▸ **THE TASK**: Below are some entries; state how many of their lines contain the word "will", with nothing else in the reply.

• • • • •

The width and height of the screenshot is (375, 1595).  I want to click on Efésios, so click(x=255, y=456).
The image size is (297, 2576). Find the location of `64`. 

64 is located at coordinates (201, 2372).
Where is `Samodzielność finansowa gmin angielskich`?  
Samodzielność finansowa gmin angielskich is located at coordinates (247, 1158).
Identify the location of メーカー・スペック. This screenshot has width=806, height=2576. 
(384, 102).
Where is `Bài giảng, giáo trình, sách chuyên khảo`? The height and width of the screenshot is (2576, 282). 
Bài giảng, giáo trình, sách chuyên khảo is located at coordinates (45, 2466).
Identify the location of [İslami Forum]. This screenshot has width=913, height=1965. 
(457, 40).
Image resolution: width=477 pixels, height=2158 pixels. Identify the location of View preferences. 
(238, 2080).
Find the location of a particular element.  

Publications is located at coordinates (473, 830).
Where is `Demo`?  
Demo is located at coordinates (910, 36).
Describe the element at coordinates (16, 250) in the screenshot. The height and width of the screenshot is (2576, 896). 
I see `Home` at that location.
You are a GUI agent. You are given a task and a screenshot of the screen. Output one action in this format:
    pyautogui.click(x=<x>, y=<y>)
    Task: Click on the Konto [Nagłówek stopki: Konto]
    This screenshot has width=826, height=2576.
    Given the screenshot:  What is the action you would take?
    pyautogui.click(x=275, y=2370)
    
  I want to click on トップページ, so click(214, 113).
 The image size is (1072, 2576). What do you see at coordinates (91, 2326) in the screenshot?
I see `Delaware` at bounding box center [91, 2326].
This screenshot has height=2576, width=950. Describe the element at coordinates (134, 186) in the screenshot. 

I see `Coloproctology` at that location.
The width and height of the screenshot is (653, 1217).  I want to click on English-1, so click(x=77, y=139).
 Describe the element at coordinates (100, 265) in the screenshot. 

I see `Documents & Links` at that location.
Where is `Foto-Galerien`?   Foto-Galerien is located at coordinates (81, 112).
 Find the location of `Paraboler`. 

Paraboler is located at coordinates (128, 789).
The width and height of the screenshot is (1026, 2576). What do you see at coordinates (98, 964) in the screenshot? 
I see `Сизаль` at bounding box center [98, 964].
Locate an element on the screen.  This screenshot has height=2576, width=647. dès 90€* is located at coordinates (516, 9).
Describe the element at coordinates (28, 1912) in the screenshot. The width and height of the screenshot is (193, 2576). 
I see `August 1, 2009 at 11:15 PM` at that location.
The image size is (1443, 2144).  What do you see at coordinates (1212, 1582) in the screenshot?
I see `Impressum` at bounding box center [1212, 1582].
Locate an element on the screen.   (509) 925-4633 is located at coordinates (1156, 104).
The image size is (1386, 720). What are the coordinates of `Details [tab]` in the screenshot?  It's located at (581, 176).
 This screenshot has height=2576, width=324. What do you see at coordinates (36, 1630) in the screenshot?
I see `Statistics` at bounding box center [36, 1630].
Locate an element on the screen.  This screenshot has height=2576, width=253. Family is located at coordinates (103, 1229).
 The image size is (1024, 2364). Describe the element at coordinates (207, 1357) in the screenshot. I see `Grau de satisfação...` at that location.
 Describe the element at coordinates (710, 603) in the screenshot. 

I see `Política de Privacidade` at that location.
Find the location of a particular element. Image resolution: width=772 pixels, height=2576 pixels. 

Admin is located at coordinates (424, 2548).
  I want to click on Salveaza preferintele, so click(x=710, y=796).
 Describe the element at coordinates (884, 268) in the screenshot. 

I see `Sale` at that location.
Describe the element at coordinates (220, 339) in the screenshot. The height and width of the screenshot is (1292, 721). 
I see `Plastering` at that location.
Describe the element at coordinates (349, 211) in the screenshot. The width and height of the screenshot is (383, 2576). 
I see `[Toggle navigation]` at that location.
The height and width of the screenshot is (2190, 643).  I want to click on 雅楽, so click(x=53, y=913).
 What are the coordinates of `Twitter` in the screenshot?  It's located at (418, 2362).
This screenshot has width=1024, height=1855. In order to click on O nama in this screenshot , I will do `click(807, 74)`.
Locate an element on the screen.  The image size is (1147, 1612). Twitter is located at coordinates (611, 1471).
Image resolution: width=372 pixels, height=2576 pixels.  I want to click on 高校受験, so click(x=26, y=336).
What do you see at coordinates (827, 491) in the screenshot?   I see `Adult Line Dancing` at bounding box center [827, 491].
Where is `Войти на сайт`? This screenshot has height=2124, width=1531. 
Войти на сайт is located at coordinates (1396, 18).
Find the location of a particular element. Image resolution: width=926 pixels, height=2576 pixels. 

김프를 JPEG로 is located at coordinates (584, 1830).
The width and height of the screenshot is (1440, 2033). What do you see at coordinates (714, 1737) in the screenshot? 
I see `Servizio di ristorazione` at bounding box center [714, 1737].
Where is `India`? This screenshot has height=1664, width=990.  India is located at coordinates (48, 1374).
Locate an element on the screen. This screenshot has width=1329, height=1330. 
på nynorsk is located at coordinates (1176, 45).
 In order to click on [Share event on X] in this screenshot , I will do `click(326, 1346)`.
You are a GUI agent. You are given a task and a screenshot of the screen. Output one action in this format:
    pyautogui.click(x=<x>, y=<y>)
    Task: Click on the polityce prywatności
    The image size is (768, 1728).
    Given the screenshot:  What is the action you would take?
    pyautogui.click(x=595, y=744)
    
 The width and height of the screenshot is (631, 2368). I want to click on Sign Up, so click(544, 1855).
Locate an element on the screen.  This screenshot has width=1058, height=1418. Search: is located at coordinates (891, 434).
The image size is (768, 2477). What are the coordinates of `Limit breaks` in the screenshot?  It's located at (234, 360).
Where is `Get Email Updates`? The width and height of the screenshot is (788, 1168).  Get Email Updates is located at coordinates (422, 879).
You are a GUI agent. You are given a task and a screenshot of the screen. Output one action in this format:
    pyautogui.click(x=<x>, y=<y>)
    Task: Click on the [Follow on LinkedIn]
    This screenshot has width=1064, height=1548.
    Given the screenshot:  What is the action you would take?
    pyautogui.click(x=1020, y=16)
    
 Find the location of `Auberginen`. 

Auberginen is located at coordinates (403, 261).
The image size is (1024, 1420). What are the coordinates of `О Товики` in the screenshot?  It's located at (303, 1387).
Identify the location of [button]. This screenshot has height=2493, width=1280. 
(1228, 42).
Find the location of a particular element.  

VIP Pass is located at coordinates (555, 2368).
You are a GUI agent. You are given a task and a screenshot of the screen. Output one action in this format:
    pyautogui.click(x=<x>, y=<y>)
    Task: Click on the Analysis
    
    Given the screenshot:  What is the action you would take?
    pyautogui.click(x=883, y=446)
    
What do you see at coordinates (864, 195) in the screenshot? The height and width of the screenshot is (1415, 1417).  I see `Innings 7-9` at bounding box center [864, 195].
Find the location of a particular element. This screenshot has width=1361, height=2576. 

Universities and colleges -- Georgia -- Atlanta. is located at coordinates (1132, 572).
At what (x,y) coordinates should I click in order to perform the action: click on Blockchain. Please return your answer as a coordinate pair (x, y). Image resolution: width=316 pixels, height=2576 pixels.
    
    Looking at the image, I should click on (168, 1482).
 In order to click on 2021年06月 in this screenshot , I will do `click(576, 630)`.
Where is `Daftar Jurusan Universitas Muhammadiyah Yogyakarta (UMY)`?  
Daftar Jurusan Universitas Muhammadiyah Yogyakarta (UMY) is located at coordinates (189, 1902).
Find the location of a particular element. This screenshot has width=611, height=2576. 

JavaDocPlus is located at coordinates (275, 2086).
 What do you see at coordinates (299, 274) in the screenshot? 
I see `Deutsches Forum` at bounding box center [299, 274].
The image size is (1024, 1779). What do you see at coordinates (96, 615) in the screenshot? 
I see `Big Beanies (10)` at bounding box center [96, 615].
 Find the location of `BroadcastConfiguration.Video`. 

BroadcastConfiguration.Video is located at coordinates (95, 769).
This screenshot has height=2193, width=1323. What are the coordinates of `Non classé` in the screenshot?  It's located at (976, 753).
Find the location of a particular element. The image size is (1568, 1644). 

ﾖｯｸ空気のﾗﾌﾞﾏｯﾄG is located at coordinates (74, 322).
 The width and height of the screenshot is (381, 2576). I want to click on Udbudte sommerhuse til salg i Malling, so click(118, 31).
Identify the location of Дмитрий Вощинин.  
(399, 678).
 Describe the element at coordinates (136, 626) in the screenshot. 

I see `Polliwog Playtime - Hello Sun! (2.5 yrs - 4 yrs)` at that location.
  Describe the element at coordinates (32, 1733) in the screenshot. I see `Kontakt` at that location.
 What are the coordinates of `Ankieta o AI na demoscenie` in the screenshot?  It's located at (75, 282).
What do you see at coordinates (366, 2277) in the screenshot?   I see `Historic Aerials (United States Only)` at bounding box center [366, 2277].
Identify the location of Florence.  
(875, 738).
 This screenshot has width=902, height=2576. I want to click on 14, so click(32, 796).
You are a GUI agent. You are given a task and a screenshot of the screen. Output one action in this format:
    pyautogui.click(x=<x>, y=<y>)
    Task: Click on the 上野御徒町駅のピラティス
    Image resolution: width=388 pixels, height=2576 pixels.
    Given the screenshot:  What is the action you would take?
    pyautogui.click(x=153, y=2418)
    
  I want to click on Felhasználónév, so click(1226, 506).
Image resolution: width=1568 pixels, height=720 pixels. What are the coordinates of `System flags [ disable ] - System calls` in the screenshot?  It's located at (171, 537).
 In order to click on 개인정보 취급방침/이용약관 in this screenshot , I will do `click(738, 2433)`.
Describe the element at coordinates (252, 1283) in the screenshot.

• • • • •

▸ **RESPONSE FOR THIS EXERCISE**: 4